Ralph Raico and the Three-Axes Model

Don Boudreaux offers an hour-long video of a talk by Ralph Raico in 1986. I found it well worth watching.

In three-axis terms, Raico begins his talk by saying that we consistently are taught to think of the role of government during the Industrial Revolution along the oppressor-oppressed axis. He ends his talk by saying that the welfare state’s origins in Germany should be viewed along the freedom-coercion axis.

In my forthcoming e-book on the three-axis model (not sure when it will appear, because I have just begun the process), I point out that every partisan blames the media for pushing the (false) narratives of the other side. Thus, it is quite typical for libertarians to complain about the false narrative of the Industrial Revolution and to try to supply the “true” narrative.

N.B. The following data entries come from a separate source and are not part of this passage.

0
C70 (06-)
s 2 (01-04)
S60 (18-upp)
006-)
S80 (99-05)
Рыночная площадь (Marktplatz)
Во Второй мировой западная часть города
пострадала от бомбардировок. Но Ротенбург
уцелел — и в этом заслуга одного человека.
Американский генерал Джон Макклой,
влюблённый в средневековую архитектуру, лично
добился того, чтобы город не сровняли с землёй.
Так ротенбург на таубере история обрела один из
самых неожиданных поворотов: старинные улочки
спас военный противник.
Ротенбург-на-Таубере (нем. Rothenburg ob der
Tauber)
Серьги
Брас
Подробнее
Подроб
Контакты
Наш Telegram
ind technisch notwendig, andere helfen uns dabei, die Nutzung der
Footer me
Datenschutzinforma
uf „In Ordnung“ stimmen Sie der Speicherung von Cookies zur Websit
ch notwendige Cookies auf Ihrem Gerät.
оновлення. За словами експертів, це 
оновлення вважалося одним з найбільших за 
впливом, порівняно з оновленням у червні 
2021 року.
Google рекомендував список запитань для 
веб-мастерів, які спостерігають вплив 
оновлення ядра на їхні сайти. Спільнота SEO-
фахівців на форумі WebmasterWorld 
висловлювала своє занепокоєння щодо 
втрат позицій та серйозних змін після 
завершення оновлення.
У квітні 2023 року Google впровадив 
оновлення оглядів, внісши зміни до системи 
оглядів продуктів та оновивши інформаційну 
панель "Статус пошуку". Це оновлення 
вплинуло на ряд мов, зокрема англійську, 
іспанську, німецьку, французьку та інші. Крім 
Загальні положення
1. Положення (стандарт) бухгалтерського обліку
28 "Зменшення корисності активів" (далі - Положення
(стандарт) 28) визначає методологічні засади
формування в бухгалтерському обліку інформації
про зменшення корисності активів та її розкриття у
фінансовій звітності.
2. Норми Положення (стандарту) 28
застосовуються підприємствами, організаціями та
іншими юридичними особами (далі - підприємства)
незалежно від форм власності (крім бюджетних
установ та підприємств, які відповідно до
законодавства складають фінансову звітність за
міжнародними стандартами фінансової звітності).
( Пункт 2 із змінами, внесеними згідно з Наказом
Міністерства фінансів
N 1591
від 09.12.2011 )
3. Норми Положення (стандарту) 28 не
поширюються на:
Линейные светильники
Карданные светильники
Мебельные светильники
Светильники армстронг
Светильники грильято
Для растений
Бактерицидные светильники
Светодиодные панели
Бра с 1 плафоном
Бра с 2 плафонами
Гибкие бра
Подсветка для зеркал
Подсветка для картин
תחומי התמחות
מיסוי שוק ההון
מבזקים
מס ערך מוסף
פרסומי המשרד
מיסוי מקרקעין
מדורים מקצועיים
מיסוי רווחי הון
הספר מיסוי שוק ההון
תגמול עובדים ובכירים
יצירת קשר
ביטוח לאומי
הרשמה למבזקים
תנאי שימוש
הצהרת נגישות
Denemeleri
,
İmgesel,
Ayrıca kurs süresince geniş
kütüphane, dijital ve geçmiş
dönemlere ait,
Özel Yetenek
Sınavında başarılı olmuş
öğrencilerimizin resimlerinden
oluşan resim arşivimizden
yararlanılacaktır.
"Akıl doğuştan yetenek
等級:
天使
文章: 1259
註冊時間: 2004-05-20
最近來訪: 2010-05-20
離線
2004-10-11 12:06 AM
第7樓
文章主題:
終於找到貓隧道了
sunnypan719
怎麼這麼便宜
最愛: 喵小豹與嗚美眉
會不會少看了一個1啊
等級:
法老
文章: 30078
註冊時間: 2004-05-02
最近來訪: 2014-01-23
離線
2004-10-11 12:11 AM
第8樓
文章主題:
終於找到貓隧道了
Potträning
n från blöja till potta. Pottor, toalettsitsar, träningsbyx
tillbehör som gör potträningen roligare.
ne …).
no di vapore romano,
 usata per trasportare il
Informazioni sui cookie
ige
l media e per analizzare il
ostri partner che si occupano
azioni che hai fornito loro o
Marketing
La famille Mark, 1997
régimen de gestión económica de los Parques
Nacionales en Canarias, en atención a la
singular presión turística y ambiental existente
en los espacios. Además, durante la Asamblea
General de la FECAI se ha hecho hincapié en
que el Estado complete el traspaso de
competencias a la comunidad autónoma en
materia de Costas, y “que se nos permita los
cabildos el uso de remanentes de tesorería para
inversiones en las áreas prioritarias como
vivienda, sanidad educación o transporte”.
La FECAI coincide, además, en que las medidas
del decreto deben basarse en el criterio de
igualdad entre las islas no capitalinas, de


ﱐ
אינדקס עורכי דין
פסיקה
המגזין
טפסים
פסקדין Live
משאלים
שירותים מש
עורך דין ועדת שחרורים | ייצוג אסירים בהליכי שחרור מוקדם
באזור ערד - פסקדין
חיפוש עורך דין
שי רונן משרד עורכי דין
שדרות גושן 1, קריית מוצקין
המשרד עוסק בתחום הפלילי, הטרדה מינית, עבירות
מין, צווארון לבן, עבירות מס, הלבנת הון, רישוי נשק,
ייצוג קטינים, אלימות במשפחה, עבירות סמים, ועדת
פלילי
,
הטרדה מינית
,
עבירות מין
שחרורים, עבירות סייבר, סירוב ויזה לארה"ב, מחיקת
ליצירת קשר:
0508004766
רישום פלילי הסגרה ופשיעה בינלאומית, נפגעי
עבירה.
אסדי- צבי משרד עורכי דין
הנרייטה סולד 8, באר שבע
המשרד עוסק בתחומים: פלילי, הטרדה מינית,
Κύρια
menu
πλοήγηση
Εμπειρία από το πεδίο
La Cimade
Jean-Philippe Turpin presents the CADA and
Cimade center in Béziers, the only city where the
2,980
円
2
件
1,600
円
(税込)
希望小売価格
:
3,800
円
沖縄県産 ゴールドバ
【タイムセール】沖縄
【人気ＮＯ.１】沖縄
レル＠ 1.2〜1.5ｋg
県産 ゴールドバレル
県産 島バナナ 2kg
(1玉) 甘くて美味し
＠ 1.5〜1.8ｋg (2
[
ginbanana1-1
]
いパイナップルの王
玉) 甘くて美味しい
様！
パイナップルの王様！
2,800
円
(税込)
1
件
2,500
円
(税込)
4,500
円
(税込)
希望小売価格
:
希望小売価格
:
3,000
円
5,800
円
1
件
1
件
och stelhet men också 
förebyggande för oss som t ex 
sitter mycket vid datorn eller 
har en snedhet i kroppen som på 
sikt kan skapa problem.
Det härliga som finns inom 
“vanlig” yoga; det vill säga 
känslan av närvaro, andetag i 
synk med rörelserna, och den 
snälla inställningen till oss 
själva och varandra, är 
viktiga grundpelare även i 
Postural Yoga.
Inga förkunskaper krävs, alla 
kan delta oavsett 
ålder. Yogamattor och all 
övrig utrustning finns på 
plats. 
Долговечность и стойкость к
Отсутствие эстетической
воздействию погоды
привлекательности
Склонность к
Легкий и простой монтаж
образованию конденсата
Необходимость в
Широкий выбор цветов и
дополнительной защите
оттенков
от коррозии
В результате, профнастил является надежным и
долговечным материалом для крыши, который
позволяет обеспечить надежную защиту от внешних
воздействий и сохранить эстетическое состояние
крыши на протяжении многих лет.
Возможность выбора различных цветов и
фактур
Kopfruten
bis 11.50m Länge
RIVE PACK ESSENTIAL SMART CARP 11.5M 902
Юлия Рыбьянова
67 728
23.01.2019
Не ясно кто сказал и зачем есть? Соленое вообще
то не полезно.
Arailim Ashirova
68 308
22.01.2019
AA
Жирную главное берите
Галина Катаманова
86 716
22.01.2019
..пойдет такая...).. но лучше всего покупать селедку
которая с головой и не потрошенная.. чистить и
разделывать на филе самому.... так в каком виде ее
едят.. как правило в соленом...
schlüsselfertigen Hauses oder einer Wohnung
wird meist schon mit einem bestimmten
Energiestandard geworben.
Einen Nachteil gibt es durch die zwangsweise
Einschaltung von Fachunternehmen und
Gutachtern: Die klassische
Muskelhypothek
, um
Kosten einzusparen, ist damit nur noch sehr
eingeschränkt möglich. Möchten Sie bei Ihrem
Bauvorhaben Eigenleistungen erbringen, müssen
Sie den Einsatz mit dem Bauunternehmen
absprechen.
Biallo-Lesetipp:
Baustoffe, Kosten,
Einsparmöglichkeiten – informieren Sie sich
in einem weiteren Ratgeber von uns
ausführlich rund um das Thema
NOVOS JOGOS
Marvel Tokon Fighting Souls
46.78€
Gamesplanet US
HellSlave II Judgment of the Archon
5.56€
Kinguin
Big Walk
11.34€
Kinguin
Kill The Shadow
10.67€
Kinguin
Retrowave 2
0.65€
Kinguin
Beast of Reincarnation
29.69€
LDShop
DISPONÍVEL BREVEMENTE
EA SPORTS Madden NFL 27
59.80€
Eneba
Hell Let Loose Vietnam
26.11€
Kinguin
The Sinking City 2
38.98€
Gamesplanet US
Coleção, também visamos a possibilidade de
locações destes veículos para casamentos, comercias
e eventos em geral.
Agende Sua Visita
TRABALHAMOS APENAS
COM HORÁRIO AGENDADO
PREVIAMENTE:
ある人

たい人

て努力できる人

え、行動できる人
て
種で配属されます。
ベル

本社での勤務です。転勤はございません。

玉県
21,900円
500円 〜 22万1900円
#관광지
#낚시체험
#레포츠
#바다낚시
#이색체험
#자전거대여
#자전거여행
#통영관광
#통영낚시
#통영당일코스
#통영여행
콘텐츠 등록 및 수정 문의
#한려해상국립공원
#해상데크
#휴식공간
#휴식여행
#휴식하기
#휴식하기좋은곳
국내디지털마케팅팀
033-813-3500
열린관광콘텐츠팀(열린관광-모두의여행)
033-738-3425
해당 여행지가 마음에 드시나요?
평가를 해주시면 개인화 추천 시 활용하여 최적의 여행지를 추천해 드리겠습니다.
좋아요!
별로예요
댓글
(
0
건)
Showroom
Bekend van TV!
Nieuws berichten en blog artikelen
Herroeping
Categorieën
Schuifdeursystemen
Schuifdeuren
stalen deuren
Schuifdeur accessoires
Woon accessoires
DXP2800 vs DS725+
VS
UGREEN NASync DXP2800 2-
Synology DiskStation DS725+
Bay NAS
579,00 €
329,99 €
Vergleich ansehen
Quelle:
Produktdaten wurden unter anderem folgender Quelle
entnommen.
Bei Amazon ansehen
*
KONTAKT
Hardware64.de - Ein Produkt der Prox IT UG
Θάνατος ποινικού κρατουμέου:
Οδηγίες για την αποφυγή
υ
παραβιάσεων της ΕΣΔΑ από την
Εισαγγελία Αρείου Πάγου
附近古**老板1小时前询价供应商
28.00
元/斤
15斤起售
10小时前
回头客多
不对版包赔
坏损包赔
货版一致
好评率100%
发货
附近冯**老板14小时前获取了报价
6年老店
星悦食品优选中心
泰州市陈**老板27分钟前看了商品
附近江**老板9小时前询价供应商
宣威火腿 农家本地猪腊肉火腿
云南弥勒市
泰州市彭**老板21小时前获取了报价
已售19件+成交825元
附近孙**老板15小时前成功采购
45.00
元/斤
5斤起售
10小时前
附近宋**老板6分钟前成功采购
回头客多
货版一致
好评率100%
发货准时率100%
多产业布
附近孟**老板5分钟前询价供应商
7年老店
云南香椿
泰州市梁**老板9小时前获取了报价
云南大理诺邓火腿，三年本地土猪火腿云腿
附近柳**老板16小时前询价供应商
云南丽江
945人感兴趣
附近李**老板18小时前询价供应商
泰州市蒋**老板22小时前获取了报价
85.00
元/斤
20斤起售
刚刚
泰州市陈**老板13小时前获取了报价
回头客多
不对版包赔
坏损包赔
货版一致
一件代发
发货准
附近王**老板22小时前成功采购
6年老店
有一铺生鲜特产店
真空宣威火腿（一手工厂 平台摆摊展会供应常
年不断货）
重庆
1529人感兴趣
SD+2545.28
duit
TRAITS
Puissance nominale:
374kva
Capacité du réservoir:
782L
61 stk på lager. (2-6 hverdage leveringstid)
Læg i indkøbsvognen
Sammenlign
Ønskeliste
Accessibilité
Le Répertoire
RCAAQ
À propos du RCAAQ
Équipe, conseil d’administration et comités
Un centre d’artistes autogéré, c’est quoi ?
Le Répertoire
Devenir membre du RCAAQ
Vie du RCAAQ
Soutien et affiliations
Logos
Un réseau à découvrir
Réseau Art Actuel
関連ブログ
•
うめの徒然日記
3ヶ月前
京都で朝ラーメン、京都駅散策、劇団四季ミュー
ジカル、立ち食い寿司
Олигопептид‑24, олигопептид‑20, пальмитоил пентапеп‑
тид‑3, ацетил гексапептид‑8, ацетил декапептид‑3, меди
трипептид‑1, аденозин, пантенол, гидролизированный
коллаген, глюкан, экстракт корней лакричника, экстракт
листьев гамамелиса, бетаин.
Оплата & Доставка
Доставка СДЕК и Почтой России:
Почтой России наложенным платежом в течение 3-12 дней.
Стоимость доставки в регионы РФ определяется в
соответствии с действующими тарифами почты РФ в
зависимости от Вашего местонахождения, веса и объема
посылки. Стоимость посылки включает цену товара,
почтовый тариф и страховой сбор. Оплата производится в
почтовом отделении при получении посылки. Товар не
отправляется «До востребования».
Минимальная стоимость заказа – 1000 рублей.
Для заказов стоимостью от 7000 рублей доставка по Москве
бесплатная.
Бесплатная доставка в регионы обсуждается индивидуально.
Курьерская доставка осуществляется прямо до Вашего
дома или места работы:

Having said that, and keep in mind that I put myself in the libertarian camp, I think that Raico makes a very good case, at least in the first half of the talk. That is, progressives tell a story in which whenever laissez-faire breaks out for a while, it has horrible consequences in terms of oppression, until government rescues the common man. A quarter-century after his talk, that is exactly how progressives tried to frame the financial crisis. Concerning the Industrial Revolution, this oppressor-oppressed narrative with government as savior is, as Raico points out, a baloney sandwich.